Location
- 8800 East 22nd Street Tucson, Pima County, Arizona 85710 United States
- 32°12′13″N 110°48′15″W﻿ / ﻿32.20361°N 110.80417°W

Information
- Type: Private, coeducational
- Religious affiliation: Roman Catholic
- Established: 2003 (23 years ago)
- Oversight: Diocese of Tucson
- CEEB code: 030542
- President: David Keller
- Principal: Barbara Monsegur
- Grades: 9–12
- Colors: Scarlet and silver
- Team name: Wolves
- Accreditation: Western Catholic Educational Association
- Newspaper: The Howler
- Website: www.staugustinehigh.com

= St. Augustine Catholic High School (Tucson, Arizona) =

Private, coeducational school

St. Augustine Catholic High School is a private, coeducational, Roman Catholic high school on the east side of Tucson, Arizona, United States, located in and administered by the Diocese of Tucson.

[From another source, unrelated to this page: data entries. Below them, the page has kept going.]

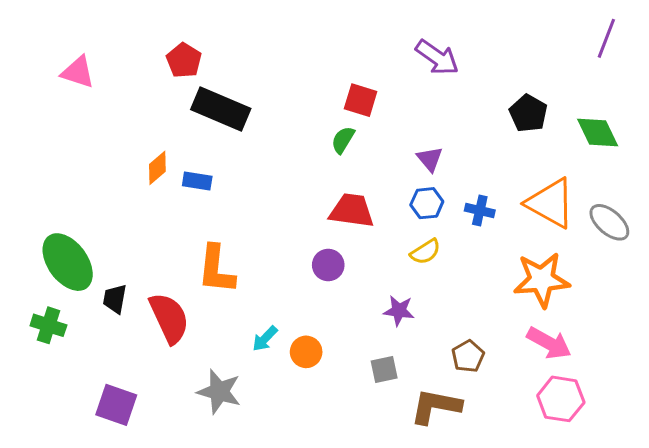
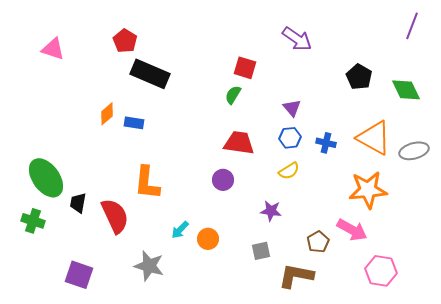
gray ellipse: (609, 222) -> (414, 151), turned -56
pink arrow: (549, 343) -> (352, 230), moved

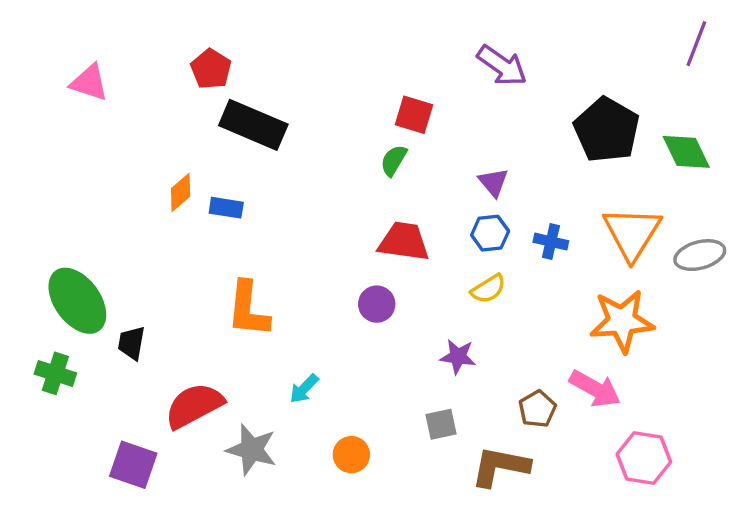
black pentagon: (359, 77) -> (607, 130), size x1.5
orange triangle: (374, 138) -> (632, 233), turned 33
red semicircle: (115, 216) -> (194, 406), moved, turned -93
orange circle: (208, 239) -> (351, 455), moved

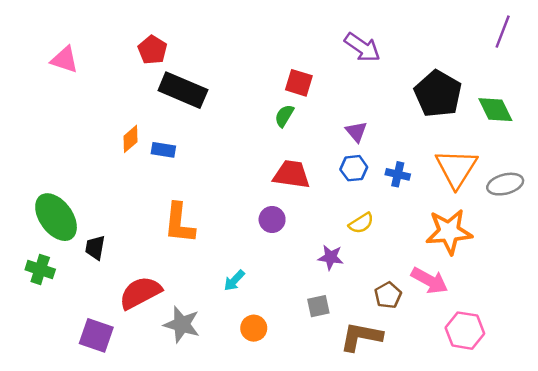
yellow semicircle: (488, 289) -> (361, 223), moved
cyan arrow: (304, 389) -> (234, 281), moved

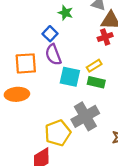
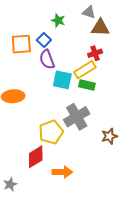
red cross: (105, 37) -> (95, 53), moved
orange square: (26, 63) -> (21, 44), moved
yellow rectangle: (94, 66) -> (85, 70), size x1.5

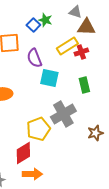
blue square: (44, 40) -> (33, 25), moved
yellow rectangle: (85, 70) -> (67, 46), moved
green rectangle: (87, 85) -> (84, 85), moved, turned 63
orange arrow: (62, 172) -> (32, 174), moved

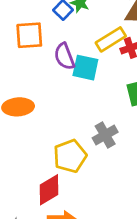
cyan square: (49, 78) -> (85, 68), moved
gray cross: (63, 114) -> (105, 135), size x0.7

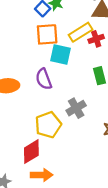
orange square: (29, 35) -> (47, 34), moved
purple semicircle: (64, 56) -> (44, 79), moved

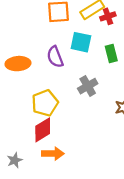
cyan square: (60, 54) -> (81, 42), moved
yellow pentagon: (48, 125) -> (45, 103), moved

The school opened in August 2003. As of the 2022–23 school year it enrolled 260 students, and was accredited as a college-preparatory school by the Western Catholic Educational Association.

The school draws from throughout the Tucson area; approximately 74 percent of the student body was Hispanic/Latino by ancestry. About 95 percent of students received financial aid, and of those, 75 percent had their tuition fully covered by aid.